How to show that this sequence split?
I'm trying to construct a map $\phi: \mathbb{R}/\mathbb{Q} \to \mathbb{R}$ by $\overline{r} + \mathbb{Q} \mapsto r$. Let the quotient map be $\pi$ and $\pi \circ \phi(\overline{r}) = \pi(r) = \overline{r}$ is the identity on $\mathbb{R}/\mathbb{Q}$. Is this correct?
Is there a theoretical way of showing this? I want to use some projective module or divisible or injective module theory but it is not clear what ring we are considering.
On
First, as @Qurultay says, $\phi$ is not well-defined. You cannot, given just an equivalence class, say what its representative is. Now, given the Axiom of Choice, one can say that a choice function exists, but then the definition is circular; $\phi(S) = r$, where r is the representative of S chosen by the choice function, but then you might as well say "Let $\phi$ be a choice function."
If $\phi$ is defined as being a choice function, and $\pi$ is defined as being a function that take an element to the equivalence class it's in, then by definition $\phi$ chooses an element of $\overline{r}$, thus the equivalence class that $\phi (\overline r)$ is in is $\overline r$, thus $\pi (\phi(\overline r)) = \overline r$. I'm not sure what else needs to be proven.
You can consider the sequence in the category of modules over $\mathbb{Q}$, or over $\mathbb{Z}$.

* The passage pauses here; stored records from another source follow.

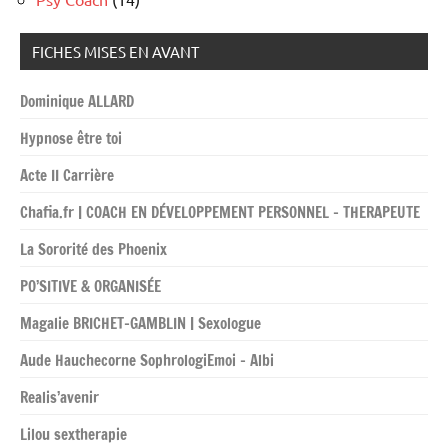
FICHES MISES EN AVANT
Dominique ALLARD
Hypnose être toi
Acte II Carrière
Chafia.fr | COACH EN DÉVELOPPEMENT PERSONNEL – THERAPEUTE
La Sororité des Phoenix
PO’SITIVE & ORGANISÉE
Magalie BRICHET-GAMBLIN | Sexologue
Aude Hauchecorne SophrologiEmoi – Albi
Realis’avenir
Lilou sextherapie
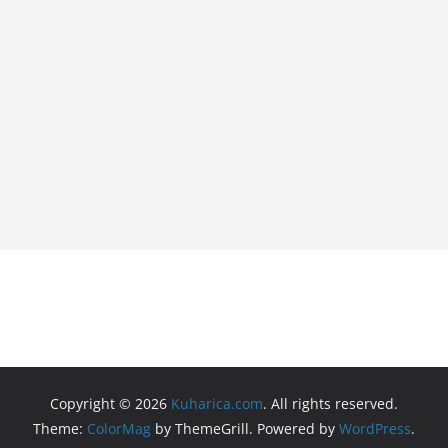
Copyright © 2026
Kuharica.com
. All rights reserved.
Theme:
ColorMag
by ThemeGrill. Powered by
WordPress
.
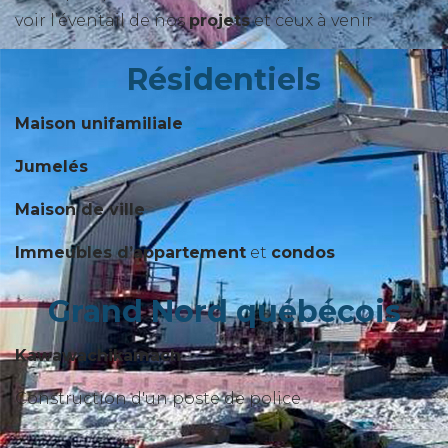
voir l’éventail de nos
projets
et ceux à venir
Résidentiels
Maison unifamiliale
Jumelés
Maison de ville
Immeubles d’appartement
et
condos
Grand Nord québécois
Kawawachikamach
Construction d'un poste de police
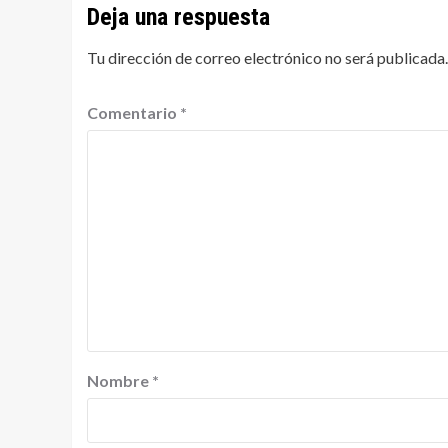
Deja una respuesta
Tu dirección de correo electrónico no será publicada.
Comentario
*
Nombre
*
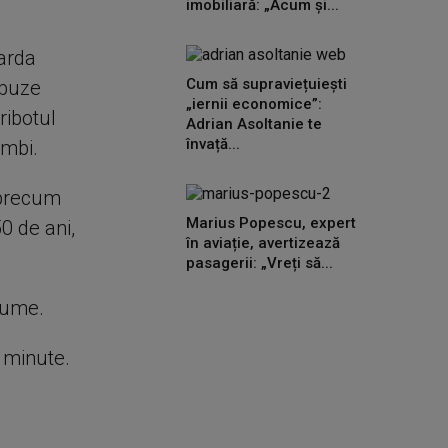
imobiliară: „Acum și...
oarda
Cum să supraviețuiești
obuze
„iernii economice”:
ribotul
Adrian Asoltanie te
învață...
ombi.
 precum
Marius Popescu, expert
50 de ani,
în aviație, avertizează
pasagerii: „Vreți să...
 nume.
e minute.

In both cases the sequence is split, because $\mathbb{Q}$ is injective in both cases. However, writing explicitly the retraction is not possible, because it requires the axiom of choice, at least a weak form of it.
Since $\mathbb{R}/\mathbb{Q}$ is torsion free as an abelian group, it’s actually immaterial what ring you consider among $\mathbb{Z}$ or $\mathbb{Q}$. Defining the retraction needs a basis of $\mathbb{R}$ over $\mathbb{Q}$.